▶ Required action
Word for word and without images, reproduce the listing that follows.
┄┄┄┄┄┄
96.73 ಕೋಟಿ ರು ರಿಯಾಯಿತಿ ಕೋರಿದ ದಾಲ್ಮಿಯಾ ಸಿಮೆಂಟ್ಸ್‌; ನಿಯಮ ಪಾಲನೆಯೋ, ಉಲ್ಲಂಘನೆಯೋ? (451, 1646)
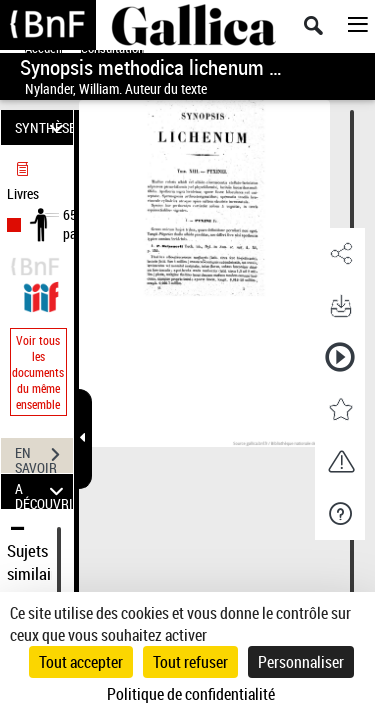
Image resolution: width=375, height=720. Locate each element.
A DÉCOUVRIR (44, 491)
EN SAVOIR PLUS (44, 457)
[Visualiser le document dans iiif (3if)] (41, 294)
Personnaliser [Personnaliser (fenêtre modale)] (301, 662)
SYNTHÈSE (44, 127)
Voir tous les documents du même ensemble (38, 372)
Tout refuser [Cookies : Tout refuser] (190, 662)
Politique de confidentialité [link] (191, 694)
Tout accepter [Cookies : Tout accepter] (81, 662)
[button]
┄┄┄┄┄┄
▶ Task answer
96.73 ಕೋಟಿ ರು ರಿಯಾಯಿತಿ ಕೋರಿದ ದಾಲ್ಮಿಯಾ ಸಿಮೆಂಟ್ಸ್‌; ನಿಯಮ ಪಾಲನೆಯೋ, ಉಲ್ಲಂಘನೆಯೋ? (451, 1646)
Image resolution: width=375, height=720. Locate each element.
A DÉCOUVRIR (44, 491)
EN SAVOIR PLUS (44, 457)
[Visualiser le document dans iiif (3if)] (41, 294)
Personnaliser [Personnaliser (fenêtre modale)] (301, 662)
SYNTHÈSE (44, 127)
Voir tous les documents du même ensemble (38, 372)
Tout refuser [Cookies : Tout refuser] (190, 662)
Politique de confidentialité [link] (191, 694)
Tout accepter [Cookies : Tout accepter] (81, 662)
[button]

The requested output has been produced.